## Exercise directions
Return a faithful copy of all the entries, omitting the images.
___
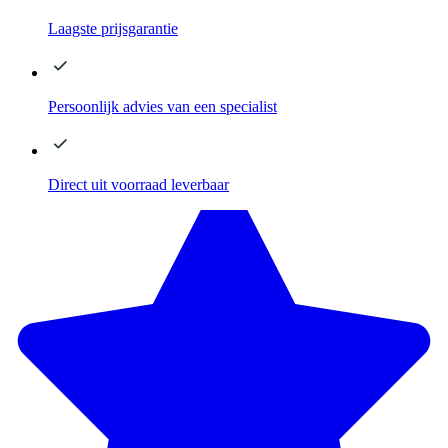
Laagste
prijsgarantie
Persoonlijk advies
van een specialist
Direct
uit voorraad leverbaar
___
## Reply to the exercise
Laagste
prijsgarantie
Persoonlijk advies
van een specialist
Direct
uit voorraad leverbaar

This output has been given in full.